音象徴 (sound_symbolism) は,言語学では伝統的に周辺的な扱いを受けてきた.この件については「#1269. 言語学における音象徴の位置づけ」 ([2012-10-17-1]) をはじめとする一連の記事で取り上げてきた.
そのような中で,Jespersen は異色である.1922年の論文で,英語やその他の言語における [i] の音象徴について熱っぽく論じているのだ.論文の冒頭から熱い.
Sound symbolism plays a greater role in the development of languages than is admitted by most linguists. In this paper I shall attempt to show that the vowel [i], high-front-unround, especially in its narrow or thin form, serves very often to indicate what is small, slight, insignificant, or weak. (283)
[i] が「小さい」と結びつけられる音象徴は広く知られており,本ブログでも「#242. phonaesthesia と 遠近大小」 ([2009-12-25-1]) で触れた.Jespersen は,この論文のなかで,多くの例を挙げながら [i] の「小ささ」についてグイグイと議論していく.
特におもしろいのは, little という,この話題との関連で真っ先に思い浮かぶ英単語についての論考である."Semantic and Phonetic Changes" と題する第7節で,次のように述べている.
The influence on sound development is first seen in the very word little. OE. lytel shows with its y, that the vowel must originally have been u, and this is found in OSax. luttil, OHG. luzzil; cf. Serb. lud 'little' and OIr. lútu 'little finger' (Falk and Torp); but then the vowel in Goth. leitils (i.e. lītils and ON. lítinn is so difficult to account for on ordinary principles that the NED. in despair thinks that the two words are "radically unconnected". I think we have here an effect of sound symbolism.
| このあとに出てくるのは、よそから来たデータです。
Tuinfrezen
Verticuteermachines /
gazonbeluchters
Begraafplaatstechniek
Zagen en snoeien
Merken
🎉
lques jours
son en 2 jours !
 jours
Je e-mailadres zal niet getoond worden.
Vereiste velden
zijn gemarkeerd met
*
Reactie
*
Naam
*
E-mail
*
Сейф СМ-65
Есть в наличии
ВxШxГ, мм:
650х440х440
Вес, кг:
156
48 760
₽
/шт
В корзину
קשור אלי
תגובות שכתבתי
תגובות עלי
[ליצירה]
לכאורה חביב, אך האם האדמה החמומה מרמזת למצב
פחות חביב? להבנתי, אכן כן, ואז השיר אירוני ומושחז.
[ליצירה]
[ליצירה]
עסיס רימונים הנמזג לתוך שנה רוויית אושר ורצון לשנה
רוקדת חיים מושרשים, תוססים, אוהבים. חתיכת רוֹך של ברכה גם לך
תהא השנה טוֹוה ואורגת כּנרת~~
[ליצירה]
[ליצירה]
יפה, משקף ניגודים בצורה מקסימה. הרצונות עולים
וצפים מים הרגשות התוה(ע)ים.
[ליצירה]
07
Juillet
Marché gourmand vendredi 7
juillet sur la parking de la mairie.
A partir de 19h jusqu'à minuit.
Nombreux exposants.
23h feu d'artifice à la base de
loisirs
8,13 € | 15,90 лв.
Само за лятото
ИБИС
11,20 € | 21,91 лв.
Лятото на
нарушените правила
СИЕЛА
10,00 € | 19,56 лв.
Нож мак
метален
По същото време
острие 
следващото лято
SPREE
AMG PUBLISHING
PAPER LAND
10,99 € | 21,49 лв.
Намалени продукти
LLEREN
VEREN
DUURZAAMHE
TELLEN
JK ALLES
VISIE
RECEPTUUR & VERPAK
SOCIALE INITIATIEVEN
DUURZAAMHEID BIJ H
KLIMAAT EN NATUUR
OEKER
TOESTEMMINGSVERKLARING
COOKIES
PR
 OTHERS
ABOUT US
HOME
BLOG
The transition in E. from y to it of course is regular, being found in innumerable words in which sound symbolism cannot have played any role, but in modern English we have a further slight modification of the sound which tends to make the word more expressive, I refer to the form represented in spelling as "leetle". In Gill's Logonomia (1621, Jiriczek's reprint 48), where he mentions the "particle" tjni (j is his sign for the diphthong in sign) he writes "a lïtle tjni man" with ï (his sign for the vowel in seen), though elsewhere he writes litle with short i. NED. under leetle calls it "a jocular imitation of a hesitating (?) or deliberately emphatic pronunciation of little". Payne mentions from Alabama leetle "with special and prolonged emphasis on the î sound to indicate a very small amount". I suspect that what takes place is just as often a narrowing or thinning of the vowel sound as a real lengthening, just as in Dan. bitte with narrow or thin [i], see above. To the quotations in NED. I add the following: Dickens Mutual Fr. 861 "a leetle spoilt", Wells Tono-B. 1. 92 "some leetle thing", id. War and Fut. 186 "the little aeroplane ... such a leetle thing up there in the night".---It is noteworthy that in the word for the opposite notion, where we should according to the usual sound laws expect the vowel [i] (OE. micel, Sc. mickle, Goth. mikils) we have instead u: much, but this development is not without parallels, see Mod. E. Gr. I. 3. 42. In Dan. dial, mög(el) for the same word the abnormal vowel is generally ascribed to the influence of the labial m; in both forms the movement away from i may have been furthered by sound-symbolic feeling. (301--02)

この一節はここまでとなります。